Steel is an abundant, efficient building material that provides specifiers design freedom. However, for projects exposed to the atmosphere and other harsh environments, it is critical to coat the steel for corrosion protection. Often large construction projects target a 50-100 year design life, highlighting the need for durable, long lasting corrosion protection. Hot-dip galvanizing (HDG) provides three levels of corrosion resistance to steel: barrier protection, cathodic protection, and the zinc patina.
Hot-dip galvanizing, like other coatings, isolates the steel from the environment providing basic, barrier protection. The intermetallic layers of the zinc coating are tightly bonded (~3600 psi) to the base steel making damage difficult. Galvanizing also provides cathodic protection, meaning the zinc will sacrifices itself to protect the underlying steel. Even if the coating is scratched, the surrounding zinc will continue to resist corrosion of the steel.

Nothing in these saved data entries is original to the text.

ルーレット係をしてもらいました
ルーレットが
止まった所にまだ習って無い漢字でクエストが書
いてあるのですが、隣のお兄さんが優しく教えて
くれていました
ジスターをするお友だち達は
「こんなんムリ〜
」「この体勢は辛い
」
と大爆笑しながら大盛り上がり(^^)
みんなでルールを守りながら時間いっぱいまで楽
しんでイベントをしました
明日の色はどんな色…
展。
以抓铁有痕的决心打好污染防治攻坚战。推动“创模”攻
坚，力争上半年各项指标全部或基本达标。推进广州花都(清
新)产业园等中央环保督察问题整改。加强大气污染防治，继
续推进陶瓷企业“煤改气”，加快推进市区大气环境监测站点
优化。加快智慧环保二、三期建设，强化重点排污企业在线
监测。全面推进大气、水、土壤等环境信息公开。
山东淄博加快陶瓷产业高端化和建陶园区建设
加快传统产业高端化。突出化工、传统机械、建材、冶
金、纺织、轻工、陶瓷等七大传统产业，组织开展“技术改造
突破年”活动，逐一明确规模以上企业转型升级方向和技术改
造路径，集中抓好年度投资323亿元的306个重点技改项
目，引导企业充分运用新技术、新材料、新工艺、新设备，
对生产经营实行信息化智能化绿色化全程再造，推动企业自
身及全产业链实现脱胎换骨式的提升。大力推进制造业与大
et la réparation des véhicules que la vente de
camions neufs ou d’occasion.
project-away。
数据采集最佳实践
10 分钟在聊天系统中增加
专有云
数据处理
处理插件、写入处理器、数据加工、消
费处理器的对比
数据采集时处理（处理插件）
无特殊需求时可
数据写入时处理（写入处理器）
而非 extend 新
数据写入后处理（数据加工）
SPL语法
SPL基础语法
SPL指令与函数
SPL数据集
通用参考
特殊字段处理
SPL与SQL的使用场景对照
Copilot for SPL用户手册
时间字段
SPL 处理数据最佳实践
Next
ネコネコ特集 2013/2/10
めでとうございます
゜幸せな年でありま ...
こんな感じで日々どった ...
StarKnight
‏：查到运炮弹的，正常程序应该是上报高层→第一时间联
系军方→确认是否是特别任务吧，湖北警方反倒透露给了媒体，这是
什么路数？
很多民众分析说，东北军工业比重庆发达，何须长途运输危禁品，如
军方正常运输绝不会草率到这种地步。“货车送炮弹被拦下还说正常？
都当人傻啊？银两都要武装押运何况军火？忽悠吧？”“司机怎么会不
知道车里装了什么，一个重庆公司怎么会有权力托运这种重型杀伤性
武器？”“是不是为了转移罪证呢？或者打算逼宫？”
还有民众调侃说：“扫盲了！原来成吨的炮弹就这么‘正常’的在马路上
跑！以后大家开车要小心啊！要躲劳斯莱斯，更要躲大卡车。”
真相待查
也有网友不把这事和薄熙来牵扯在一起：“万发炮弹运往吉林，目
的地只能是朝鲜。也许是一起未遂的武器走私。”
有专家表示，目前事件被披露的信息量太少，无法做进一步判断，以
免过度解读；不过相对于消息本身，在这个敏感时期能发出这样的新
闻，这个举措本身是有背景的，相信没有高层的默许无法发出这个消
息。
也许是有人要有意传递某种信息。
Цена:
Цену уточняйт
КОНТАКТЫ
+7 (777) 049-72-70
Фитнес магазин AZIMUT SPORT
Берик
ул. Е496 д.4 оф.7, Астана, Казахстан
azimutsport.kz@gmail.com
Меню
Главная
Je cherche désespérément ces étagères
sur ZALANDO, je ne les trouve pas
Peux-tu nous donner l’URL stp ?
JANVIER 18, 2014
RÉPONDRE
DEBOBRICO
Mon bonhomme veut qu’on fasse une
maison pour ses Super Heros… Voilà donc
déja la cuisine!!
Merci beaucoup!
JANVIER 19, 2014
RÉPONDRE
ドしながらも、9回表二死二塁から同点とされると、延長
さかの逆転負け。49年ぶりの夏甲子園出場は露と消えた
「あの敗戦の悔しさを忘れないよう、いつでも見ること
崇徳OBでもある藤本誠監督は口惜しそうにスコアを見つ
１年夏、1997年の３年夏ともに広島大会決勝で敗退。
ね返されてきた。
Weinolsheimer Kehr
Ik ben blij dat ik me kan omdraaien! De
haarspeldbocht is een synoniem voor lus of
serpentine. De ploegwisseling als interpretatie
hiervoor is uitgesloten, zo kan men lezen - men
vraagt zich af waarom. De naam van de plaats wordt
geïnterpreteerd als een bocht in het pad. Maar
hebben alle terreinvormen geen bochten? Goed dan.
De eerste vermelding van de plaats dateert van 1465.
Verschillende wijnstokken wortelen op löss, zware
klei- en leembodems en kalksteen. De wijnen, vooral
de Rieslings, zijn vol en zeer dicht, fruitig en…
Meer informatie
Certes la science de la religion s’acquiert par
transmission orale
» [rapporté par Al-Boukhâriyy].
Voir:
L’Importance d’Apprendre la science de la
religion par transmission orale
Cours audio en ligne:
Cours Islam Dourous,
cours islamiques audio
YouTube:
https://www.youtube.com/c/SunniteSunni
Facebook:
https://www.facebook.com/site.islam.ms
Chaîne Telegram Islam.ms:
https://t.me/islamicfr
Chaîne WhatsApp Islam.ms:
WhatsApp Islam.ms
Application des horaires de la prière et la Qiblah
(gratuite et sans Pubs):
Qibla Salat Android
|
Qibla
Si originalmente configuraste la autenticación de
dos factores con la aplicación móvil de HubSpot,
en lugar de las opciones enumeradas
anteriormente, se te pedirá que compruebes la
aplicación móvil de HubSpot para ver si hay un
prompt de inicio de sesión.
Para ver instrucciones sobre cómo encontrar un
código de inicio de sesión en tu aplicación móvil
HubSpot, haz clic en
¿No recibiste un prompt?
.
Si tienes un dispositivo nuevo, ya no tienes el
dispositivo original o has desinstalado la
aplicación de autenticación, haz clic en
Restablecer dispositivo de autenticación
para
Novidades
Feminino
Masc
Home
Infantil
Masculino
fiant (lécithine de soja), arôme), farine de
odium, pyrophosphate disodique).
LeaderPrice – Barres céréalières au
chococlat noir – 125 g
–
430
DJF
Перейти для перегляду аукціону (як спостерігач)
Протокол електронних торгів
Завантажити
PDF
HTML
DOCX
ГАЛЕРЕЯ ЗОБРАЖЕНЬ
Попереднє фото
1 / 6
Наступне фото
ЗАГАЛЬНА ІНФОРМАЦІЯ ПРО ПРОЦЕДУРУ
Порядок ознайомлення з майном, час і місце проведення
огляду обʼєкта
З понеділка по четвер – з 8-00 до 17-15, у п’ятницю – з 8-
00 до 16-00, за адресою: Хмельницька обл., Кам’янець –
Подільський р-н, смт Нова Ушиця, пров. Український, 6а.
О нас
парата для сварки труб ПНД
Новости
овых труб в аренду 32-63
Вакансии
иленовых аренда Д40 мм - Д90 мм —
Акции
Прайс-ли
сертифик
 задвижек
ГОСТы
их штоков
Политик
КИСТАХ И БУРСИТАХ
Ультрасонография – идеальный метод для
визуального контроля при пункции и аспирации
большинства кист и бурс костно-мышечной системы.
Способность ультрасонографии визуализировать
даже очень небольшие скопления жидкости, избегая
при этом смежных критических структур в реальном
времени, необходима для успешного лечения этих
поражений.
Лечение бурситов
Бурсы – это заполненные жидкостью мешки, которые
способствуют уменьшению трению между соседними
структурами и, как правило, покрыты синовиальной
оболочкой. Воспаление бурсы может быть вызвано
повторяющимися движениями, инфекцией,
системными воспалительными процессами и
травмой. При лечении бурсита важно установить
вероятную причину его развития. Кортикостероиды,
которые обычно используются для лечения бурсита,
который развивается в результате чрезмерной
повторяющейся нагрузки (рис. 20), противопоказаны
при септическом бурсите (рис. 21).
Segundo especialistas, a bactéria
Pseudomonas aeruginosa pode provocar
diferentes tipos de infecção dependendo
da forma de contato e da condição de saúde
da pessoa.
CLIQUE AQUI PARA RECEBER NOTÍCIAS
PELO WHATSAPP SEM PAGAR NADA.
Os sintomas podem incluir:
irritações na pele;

In addition to the barrier and cathodic protection, hot-dip galvanizing has a third level of protection the zinc patina. As zinc is exposed to the environment, it naturally forms by-products on the surface which slows the corrosion rate and acts as an additional environmental barrier. When the zinc patina is fully developed, hot-dip galvanized steel will corrode at approximately 1/30th the rate of steel in the same environment.